All these too-this and too-thats can, in some cases, make life miserable for seedlings and houseplants. In other cases they can make life end! For example, high humidity, higher than recommended temperature and decreased or absent air circulation provide the perfect set of circumstances for the encouragement of an annoyance called:
Damp-off - Though most frequently experienced in seedling trays, damp-off can also infect and cause serious damage to softwood "tip" cuttings. It is actually a tiny fungus with the imposing name of Rhizoctonia and accomplishes its sordid task without warning and with alarming suddenness.
Stems of young seedlings become narrow and quickly turn black at the soil line and simply topple over. Once that damage is done, salvage of the infected plants is impossible.
Infection usually begins in a small, isolated spot, involving a few tiny plants but, if allowed, will spread rapidly to involve all seedlings in the container.
Being a fungus, spores (a little like seeds) can remain viable from one season to another in the residues of unwashed pots, flats and seedling trays. Spores can also be transferred from one spot to another in the air and on contaminated tools, gloves or hands.
Immediate attention at the very first sign of infection is critical. Scoop out all affected plants and a generous amount of soil, and burn it. Never put the infected material in a compost pile or toss it into the garden.
There are several products you can use to treat damp-off in its early stages, including chemical fungicides (which I don't recommend). Safers markets a more natural treatment which works well. If you're watching your pennies, however, very finely-powdered charcoal dusted on the soil surface is usually quite effective. Some gardeners have success using a light dusting of powdered sulfur.
A surprise came a few seasons back, when researchers found that Trichoderma - a fungus found in compost and some finely-shredded bark - is so active and aggressive that it out-competes Rhizoctonia. Seeding mixes with 40-50% compost or bark have fewer problems with damp-off.

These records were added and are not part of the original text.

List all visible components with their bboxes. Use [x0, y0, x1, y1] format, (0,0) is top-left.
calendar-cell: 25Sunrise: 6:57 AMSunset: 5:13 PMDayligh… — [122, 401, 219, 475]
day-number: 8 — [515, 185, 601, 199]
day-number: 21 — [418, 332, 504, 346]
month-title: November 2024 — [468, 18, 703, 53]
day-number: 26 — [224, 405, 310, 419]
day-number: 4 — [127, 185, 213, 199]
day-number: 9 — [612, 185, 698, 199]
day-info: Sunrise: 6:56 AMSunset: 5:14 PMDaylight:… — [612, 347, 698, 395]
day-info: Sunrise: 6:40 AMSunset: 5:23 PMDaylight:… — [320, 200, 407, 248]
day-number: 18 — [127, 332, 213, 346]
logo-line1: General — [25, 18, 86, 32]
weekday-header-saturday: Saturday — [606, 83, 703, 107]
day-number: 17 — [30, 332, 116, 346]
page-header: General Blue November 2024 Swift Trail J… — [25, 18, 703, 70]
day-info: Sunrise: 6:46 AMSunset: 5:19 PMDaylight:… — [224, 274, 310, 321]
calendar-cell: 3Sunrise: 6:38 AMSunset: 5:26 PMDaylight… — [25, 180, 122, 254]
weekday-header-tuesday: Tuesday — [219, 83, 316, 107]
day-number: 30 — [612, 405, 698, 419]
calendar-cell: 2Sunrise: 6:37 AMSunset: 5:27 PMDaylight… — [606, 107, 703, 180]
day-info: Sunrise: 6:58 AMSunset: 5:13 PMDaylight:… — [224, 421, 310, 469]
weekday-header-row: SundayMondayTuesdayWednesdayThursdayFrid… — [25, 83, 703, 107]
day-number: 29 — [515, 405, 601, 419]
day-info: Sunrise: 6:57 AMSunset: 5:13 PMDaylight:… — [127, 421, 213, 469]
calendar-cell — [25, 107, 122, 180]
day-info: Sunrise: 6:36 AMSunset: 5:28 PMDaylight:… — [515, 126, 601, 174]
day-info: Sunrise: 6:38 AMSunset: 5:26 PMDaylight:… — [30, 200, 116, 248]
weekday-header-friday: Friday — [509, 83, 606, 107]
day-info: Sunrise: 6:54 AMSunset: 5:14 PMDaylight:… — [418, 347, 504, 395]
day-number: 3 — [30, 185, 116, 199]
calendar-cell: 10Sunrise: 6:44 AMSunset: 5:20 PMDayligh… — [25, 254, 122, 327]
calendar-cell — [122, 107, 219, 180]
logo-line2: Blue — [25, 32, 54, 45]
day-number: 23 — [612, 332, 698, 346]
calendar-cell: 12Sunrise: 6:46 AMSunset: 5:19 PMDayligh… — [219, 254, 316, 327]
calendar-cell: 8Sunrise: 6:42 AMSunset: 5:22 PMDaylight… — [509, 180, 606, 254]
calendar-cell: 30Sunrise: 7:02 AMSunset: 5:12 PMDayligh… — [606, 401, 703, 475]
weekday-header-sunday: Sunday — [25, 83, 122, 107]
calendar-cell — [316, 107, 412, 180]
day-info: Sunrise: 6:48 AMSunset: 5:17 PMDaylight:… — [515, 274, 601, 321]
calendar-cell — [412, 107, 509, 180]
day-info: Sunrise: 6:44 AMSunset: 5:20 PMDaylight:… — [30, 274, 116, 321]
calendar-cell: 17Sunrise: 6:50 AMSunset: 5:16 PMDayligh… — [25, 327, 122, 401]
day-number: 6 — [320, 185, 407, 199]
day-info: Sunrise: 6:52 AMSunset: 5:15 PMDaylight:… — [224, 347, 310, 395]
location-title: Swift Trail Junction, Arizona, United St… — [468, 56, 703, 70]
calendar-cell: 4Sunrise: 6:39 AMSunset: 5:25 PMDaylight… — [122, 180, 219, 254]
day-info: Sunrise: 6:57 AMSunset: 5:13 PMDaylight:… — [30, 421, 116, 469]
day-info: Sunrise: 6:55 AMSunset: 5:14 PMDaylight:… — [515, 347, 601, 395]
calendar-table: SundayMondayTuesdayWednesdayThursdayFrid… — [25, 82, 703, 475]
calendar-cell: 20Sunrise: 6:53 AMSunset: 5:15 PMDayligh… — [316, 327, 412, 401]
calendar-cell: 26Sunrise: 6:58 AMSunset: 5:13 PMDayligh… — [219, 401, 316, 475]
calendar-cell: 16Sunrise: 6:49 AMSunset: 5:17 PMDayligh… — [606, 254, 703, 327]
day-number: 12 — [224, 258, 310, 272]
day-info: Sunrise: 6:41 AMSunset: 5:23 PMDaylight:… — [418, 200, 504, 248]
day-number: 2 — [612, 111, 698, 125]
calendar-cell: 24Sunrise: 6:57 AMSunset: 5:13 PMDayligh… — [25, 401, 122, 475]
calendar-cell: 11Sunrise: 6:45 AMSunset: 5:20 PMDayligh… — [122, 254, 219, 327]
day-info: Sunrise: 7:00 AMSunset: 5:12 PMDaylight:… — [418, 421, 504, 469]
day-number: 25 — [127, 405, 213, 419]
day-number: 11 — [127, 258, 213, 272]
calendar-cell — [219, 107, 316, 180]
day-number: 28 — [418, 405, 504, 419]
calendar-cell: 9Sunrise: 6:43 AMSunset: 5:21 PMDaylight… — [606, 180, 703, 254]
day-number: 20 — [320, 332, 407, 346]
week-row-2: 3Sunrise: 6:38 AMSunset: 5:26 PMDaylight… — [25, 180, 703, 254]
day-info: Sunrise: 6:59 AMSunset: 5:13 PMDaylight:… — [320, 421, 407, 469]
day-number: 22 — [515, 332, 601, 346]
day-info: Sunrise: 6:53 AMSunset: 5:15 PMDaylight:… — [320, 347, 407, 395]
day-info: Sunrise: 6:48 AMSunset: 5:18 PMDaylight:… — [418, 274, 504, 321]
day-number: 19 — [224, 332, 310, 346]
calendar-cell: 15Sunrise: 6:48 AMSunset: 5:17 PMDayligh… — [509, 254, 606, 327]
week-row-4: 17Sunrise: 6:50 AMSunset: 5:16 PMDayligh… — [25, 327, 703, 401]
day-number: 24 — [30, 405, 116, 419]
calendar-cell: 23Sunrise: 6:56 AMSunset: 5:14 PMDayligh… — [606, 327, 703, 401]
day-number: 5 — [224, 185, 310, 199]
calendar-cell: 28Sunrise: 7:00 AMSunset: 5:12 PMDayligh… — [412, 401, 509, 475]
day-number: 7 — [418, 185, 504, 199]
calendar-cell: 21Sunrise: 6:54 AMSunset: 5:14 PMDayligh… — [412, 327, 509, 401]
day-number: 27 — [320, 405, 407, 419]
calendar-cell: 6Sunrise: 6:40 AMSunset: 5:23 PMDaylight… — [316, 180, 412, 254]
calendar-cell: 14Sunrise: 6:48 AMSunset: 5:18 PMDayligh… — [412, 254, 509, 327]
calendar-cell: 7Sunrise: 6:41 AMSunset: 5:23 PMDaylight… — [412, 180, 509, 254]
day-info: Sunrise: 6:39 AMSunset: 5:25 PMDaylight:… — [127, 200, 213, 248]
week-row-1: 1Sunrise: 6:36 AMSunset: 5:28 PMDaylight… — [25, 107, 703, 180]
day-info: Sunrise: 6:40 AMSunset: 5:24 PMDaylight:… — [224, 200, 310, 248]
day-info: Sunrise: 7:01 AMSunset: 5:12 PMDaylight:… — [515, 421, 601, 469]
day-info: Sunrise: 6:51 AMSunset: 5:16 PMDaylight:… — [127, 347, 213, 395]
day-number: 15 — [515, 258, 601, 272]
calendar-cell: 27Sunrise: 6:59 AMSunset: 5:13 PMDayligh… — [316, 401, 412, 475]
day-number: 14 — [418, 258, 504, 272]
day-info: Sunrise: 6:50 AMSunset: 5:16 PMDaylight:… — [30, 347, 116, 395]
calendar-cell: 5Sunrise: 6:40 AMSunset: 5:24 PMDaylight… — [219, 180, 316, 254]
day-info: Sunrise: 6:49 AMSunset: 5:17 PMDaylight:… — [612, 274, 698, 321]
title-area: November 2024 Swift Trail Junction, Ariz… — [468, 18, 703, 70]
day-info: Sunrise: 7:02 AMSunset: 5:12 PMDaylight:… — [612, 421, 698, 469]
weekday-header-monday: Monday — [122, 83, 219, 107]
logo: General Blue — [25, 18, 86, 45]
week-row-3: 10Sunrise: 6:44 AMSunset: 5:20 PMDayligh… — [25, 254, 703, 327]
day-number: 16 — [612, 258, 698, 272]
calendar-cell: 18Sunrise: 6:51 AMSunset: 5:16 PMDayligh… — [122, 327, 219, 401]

At least one company is on the verge of marketing the Trichoderma fungus, and when I hear that it's available, I'll let you know. (Nothing for the small home gardener as of Nov, 2007, But there is Growmorerice.com that has it in larger quantities for farmers.)
Some tips that will help you avoid the disappointment of damp-off are:
Use only sterilized soil or mix for starting seeds or rooting softwood cuttings.